Je me suis posé la question à propos du sentiment d'indignation et de colère que ressentait une partie de la population à propos de la réforme des retraites, sentiment qui légitimait, selon les personnes qui s'en disaient victimes, de recourir à une violence physique légitime par réaction. Mais on pourrait aussi bien se la poser à propos des Musulmans qui s'indignent des caricatures de Mahomet et qui justifient, de manière passive ou active, les violences physiques qu'ont subies leurs auteurs.

Ma première réponse serait de dire que "non, il n'y a pas de devoir de respect envers un « sentiment » parce qu’un sentiment n'est ni une personne, ni une loi, ni une règle.

Le sens commun utilise en effet la notion de "respect" envers :

- une personne pour signifier qu'on lui donne a priori le droit à la dignité que sa nature humaine lui confère,

- une loi, c'est-à-dire que l'on s'y conforme par contrainte interne ou externe,

- des règles, comme par exemple la politesse ou les règles du jeu au football.

- des croyances : on dit par exemple qu’il faut respecter les croyances religieuses et ne pas insulter les fondements de ces croyances afin de ne pas offenser les croyants.

Dès lors on se demande bien ce que pourrait vouloir dire respecter un "sentiment" ?


Délicatesse

Mais n'allons pas trop vite : respecter un sentiment cela pourrait vouloir dire aussi "faire attention de ne pas offenser une personne ».

Par exemple lorsqu'on sait que des musulmans sont a priori très sensibles sur le sujet des caricatures de Mahomet, faire attention de ne pas les leur montrer ou de ne pas rire ostensiblement à ces caricatures en leur présence. Ce serait alors considéré comme une provocation gratuite.

Au nom de quoi devrait-on s'interdire cela ? Au nom d'une certaine bienveillance, d'une attention à ne pas blesser l'autre quand bien même le Sujet nous est indifférent. Il ne s'agit ici pas tant de respect que de délicatesse, de gentillesse, de bienveillance.

Mais cette délicatesse est une qualité humaine que l'on ne peut pas décréter, seulement éduquer. Ainsi, même ici, il ne s'agit pas de « respect » mais d'attitude sociale, pas de morale mais plutôt de diplomatie, de tact. On ne peut pas dire « qu’on doit » être délicat mais que c’est préférable si l’on veut maintenir par exemple des relations sociales harmonieuses (reste à définir ce qui signifierait cette harmonie).

Par ailleurs, le respect est lui-même un sentiment. On dit bien que telle personne nous "inspire" le respect : c'est à la fois un sentiment de crainte, une attitude de soumission envers une « autorité naturelle » ou « supranaturelle » et de l'admiration pour des compétences ou des actions.

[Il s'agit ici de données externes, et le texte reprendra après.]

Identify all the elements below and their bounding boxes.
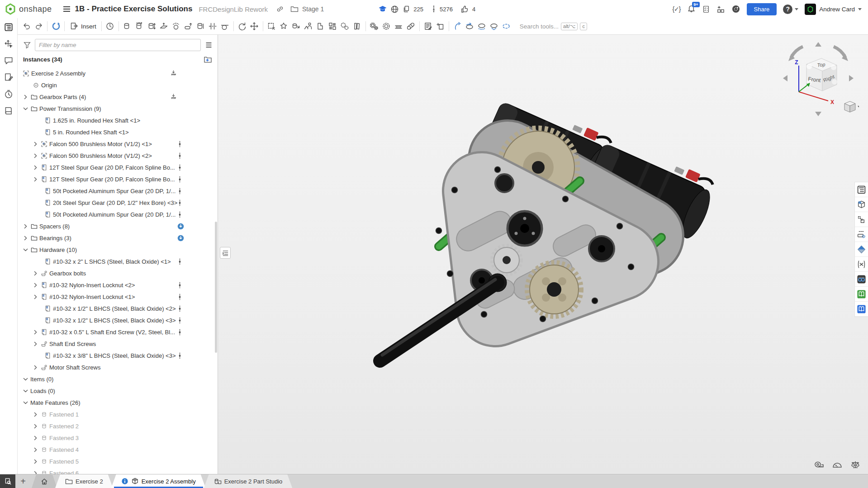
mate-connector-dots-icon[interactable] — [176, 211, 183, 218]
chevron-right-icon[interactable] — [31, 164, 39, 171]
partner-app-icon[interactable] — [855, 242, 868, 257]
mate-connector-dots-icon[interactable] — [176, 317, 183, 324]
mate-connector-dots-icon[interactable] — [176, 352, 183, 359]
gear-icon[interactable] — [380, 20, 393, 33]
ai-advisor-icon[interactable] — [731, 5, 740, 14]
chevron-right-icon[interactable] — [31, 281, 39, 289]
in-context-icon[interactable] — [855, 212, 868, 227]
rotate-icon[interactable] — [236, 20, 248, 33]
panel-collapse-handle[interactable] — [220, 247, 231, 259]
tree-item[interactable]: #10-32 Nylon-Insert Locknut <1> — [18, 291, 218, 303]
replace-part-icon[interactable] — [290, 20, 302, 33]
mate-connector-dots-icon[interactable] — [176, 152, 183, 159]
undo-icon[interactable] — [20, 20, 33, 33]
tree-item[interactable]: Gearbox Parts (4) — [18, 91, 218, 103]
home-tab-button[interactable] — [32, 474, 57, 488]
mate-connector-dots-icon[interactable] — [176, 258, 183, 265]
user-name[interactable]: Andrew Card — [819, 6, 855, 13]
panel-scrollbar[interactable] — [215, 222, 217, 353]
instances-panel-icon[interactable] — [3, 22, 14, 33]
share-button[interactable]: Share — [747, 3, 777, 15]
tree-item[interactable]: Exercise 2 Assembly — [18, 67, 218, 79]
pattern-icon[interactable] — [327, 20, 339, 33]
feature-list-icon[interactable] — [855, 182, 868, 197]
mate-connector-dots-icon[interactable] — [176, 187, 183, 194]
likes-icon[interactable] — [460, 5, 469, 14]
tree-item[interactable]: #10-32 x 0.5" L Shaft End Screw (V2, Ste… — [18, 326, 218, 338]
standard-content-icon[interactable] — [351, 20, 363, 33]
animate-dash-icon[interactable] — [500, 20, 512, 33]
tree-item[interactable]: Falcon 500 Brushless Motor (V1/2) <2> — [18, 150, 218, 161]
variables-icon[interactable] — [855, 257, 868, 272]
belt-icon[interactable] — [405, 20, 417, 33]
derived-icon[interactable] — [314, 20, 327, 33]
transform-icon[interactable] — [3, 38, 14, 49]
tree-item[interactable]: 12T Steel Spur Gear (20 DP, Falcon Splin… — [18, 161, 218, 173]
notifications-bell-icon[interactable]: 9+ — [687, 5, 696, 14]
document-tab-exercise-2-assembly[interactable]: Exercise 2 Assembly — [111, 474, 206, 488]
mate-connector-icon[interactable] — [104, 20, 116, 33]
redo-icon[interactable] — [33, 20, 45, 33]
explode-icon[interactable] — [451, 20, 464, 33]
tree-item[interactable]: Spacers (8) — [18, 220, 218, 232]
report-icon[interactable] — [3, 105, 14, 116]
folder-breadcrumb[interactable]: Stage 1 — [302, 5, 324, 13]
onshape-logo[interactable]: onshape — [5, 3, 52, 15]
filter-input[interactable] — [35, 39, 201, 51]
tree-item[interactable]: Fastened 4 — [18, 444, 218, 455]
followers-icon[interactable] — [431, 5, 436, 13]
chevron-right-icon[interactable] — [21, 234, 29, 242]
chevron-right-icon[interactable] — [21, 223, 29, 230]
slider-mate-icon[interactable] — [146, 20, 158, 33]
render-app-icon[interactable] — [855, 272, 868, 287]
animate-arrow-icon[interactable] — [464, 20, 476, 33]
new-tab-button[interactable]: + — [15, 474, 31, 488]
tree-item[interactable]: Fastened 1 — [18, 408, 218, 420]
document-tab-exercise-2[interactable]: Exercise 2 — [55, 474, 113, 488]
animate-dots-icon[interactable] — [476, 20, 488, 33]
tree-item[interactable]: #10-32 x 1/2" L BHCS (Steel, Black Oxide… — [18, 303, 218, 314]
graphics-canvas[interactable]: Top Front Right Z X — [218, 35, 868, 474]
tangent-mate-icon[interactable] — [219, 20, 231, 33]
mate-connector-dots-icon[interactable] — [176, 164, 183, 171]
tree-item[interactable]: #10-32 x 2" L SHCS (Steel, Black Oxide) … — [18, 256, 218, 267]
chevron-down-icon[interactable] — [21, 375, 29, 383]
tree-item[interactable]: 12T Steel Spur Gear (20 DP, Falcon Splin… — [18, 173, 218, 185]
chevron-down-icon[interactable] — [21, 399, 29, 406]
public-globe-icon[interactable] — [390, 5, 399, 14]
sync-icon[interactable] — [50, 20, 62, 33]
parallel-mate-icon[interactable] — [207, 20, 219, 33]
bom-cube-icon[interactable] — [855, 197, 868, 212]
chevron-right-icon[interactable] — [31, 152, 39, 159]
tree-item[interactable]: #10-32 Nylon-Insert Locknut <2> — [18, 279, 218, 291]
mate-connector-dots-icon[interactable] — [176, 293, 183, 300]
gear-relation-icon[interactable] — [339, 20, 351, 33]
tree-item[interactable]: Fastened 6 — [18, 467, 218, 474]
tab-search-icon[interactable] — [0, 474, 15, 488]
tree-item[interactable]: 50t Pocketed Aluminum Spur Gear (20 DP, … — [18, 208, 218, 220]
mass-properties-icon[interactable] — [850, 460, 861, 470]
fixed-ground-icon[interactable] — [170, 70, 177, 77]
list-options-icon[interactable] — [204, 41, 213, 49]
tasks-icon[interactable] — [702, 5, 710, 14]
tree-item[interactable]: 1.625 in. Rounded Hex Shaft <1> — [18, 114, 218, 126]
tree-item[interactable]: Bearings (3) — [18, 232, 218, 244]
cylindrical-mate-icon[interactable] — [194, 20, 207, 33]
chevron-right-icon[interactable] — [31, 328, 39, 336]
insert-structure-icon[interactable] — [434, 20, 446, 33]
update-available-icon[interactable] — [177, 234, 184, 242]
chevron-right-icon[interactable] — [31, 175, 39, 183]
chevron-right-icon[interactable] — [21, 93, 29, 100]
view-cube[interactable]: Top Front Right Z X — [778, 37, 859, 120]
create-folder-icon[interactable] — [204, 56, 212, 63]
versions-icon[interactable]: {✓} — [672, 5, 680, 13]
learning-icon[interactable] — [378, 5, 387, 13]
view-menu-icon[interactable] — [844, 101, 859, 112]
markup-icon[interactable] — [3, 72, 14, 83]
search-tools-input[interactable]: Search tools...alt/⌥c — [517, 21, 590, 32]
insert-button[interactable]: Insert — [67, 20, 99, 33]
comments-icon[interactable] — [3, 55, 14, 66]
tree-item[interactable]: Loads (0) — [18, 385, 218, 397]
chevron-down-icon[interactable] — [21, 105, 29, 112]
gears-icon[interactable] — [368, 20, 380, 33]
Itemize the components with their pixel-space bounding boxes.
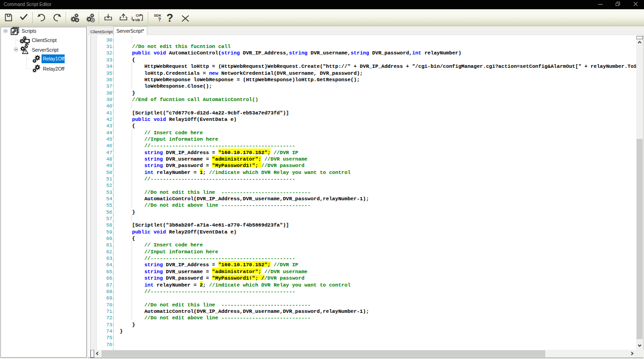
svg-text:?: ? xyxy=(158,17,161,22)
svg-text:?: ? xyxy=(167,12,174,24)
svg-text:C#: C# xyxy=(136,13,140,18)
svg-text:VB: VB xyxy=(135,18,140,22)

Or les sentiments ne se décrètent pas, ne se forcent pas, y compris par nous-mêmes : on ne peut pas être obligé, que cela soit par la loi externe ou interne (morale) de ressentir du respect, pour un sentiment ou pour quoi que ce soit d'autre. C'est bien pour cela que le respect de la personne humaine inscrit dans la loi porte plutôt sur les signes objectifs de manque de respect qui sont punissables : discriminations en tous genre, insultes, appels à la haine contre une catégorie de personnes, mauvais traitements (violences en tous genres, abandon, indifférence, réification...).

Les signes positifs de respect ne peuvent pas être décrétés puisqu'ils relèvent du sentiment ou alors il s’agira d’un respect de façade.

Mais si on ne « doit » pas respecter un sentiment cela ne veut pas dire pour autant qu'il faille l'ignorer ou le mépriser.


Comprendre

La question devient alors : que faire avec les sentiments, qui de toutes façons existent ?

Ce que l'on peut faire d'abord avec un sentiment, c'est le comprendre. On peut comprendre que face au sacré, toute atteinte soit vécue par l’adorateur comme une profanation, un sacrilège. Certes on peut juger que le sens du sacré, avec tout ce qu'il comporte de vénération, de soumission et peut être de superstition puisse être ridicule, puéril etc. Mais toujours est-il que pour celui qui voue un culte à un Prophète, un Dieu un lieu saint ou une personne vivante, porter atteinte à cette entité constitue une déclaration de guerre. Or on peut toujours déclarer la guerre mais il faut être conscient des forces irrationnelles qui sont susceptibles d’être libérées.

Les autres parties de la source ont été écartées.